Palmanova, si apre il Festival della città ideale con Mauro e Castellina. E domani il “nuovo clima” con Luca Mercalli

Prenderà il via oggi, 25 settembre, al Teatro Gustavo Modena, la nuova edizione del Festival della Città Ideale – Dialoghi a Palmanova, che proseguirà fino a domenica 28 settembre. Un lungo fine settimana che riunisce personaggi di livello nazionale e internazionale con conferenze, musica, teatro, libri e spettacoli, offerti liberamente al pubblico come occasione di confronto e nutrimento per la comunità. L’edizione 2025 si caratterizza per un programma che spazia dai cambiamenti climatici alla crisi sociale e ambientale, dalla Costituzione ai diritti, fino alle grandi questioni politiche ed educative del nostro tempo, con ampio spazio anche alle memorie collettive che segnano il presente. Quest’anno il Festival sostiene inoltre una raccolta fondi a favore di Emergency.
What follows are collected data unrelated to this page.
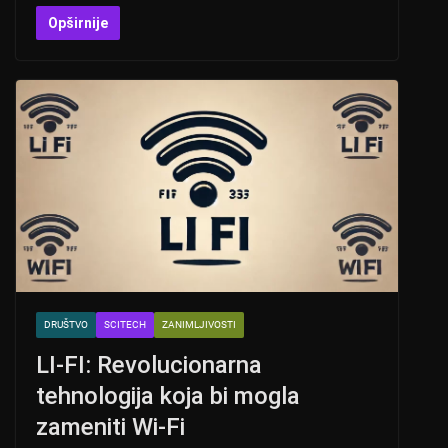
h
b
a
wi
at
er
c
tt
Opširnije
s
e
er
A
b
p
o
p
o
k
DRUŠTVO
SCITECH
ZANIMLJIVOSTI
LI-FI: Revolucionarna
tehnologija koja bi mogla
zameniti Wi-Fi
La giornata inaugurale si aprirà alle 18 con l’incontro Oltre il dissenso: conflitto, alleanze e azione collettiva, un confronto tra esperienze diverse che interrogano l’idea di città ideale non come utopia astratta, ma come spazio concreto di conflitti reali e trasformazioni possibili. Dissenso e conflitto diventano strumenti per rigenerare la partecipazione democratica e terreno fertile per alleanze, cura e azione collettiva. Intervengono Extinction Rebellion FVG, Luciana Castellina, Laura Marmorale, Tazeeb Tazeeb e Pashmeen Kaur, in dialogo con Michela Vogrig, presidente di Legacoop FVG, partner dell’iniziativa.
In serata, alle 21, Ezio Mauro, giornalista ed editorialista, già direttore de La Stampa e per vent’anni de La Repubblica, presenta il suo nuovo libro La mummia di Lenin (Feltrinelli, 2025) in dialogo con Fabio Turchini, scrittore, docente e autore teatrale. Con uno sguardo lucido e una scrittura incisiva, Mauro ripercorre la storia della Russia da Lenin a Putin, indagando il mistero del corpo imbalsamato che da un secolo continua a incarnare il potere. Il volume esplora le fratture e le continuità di un’epopea che ha segnato il Novecento e che ancora oggi riverbera nel presente.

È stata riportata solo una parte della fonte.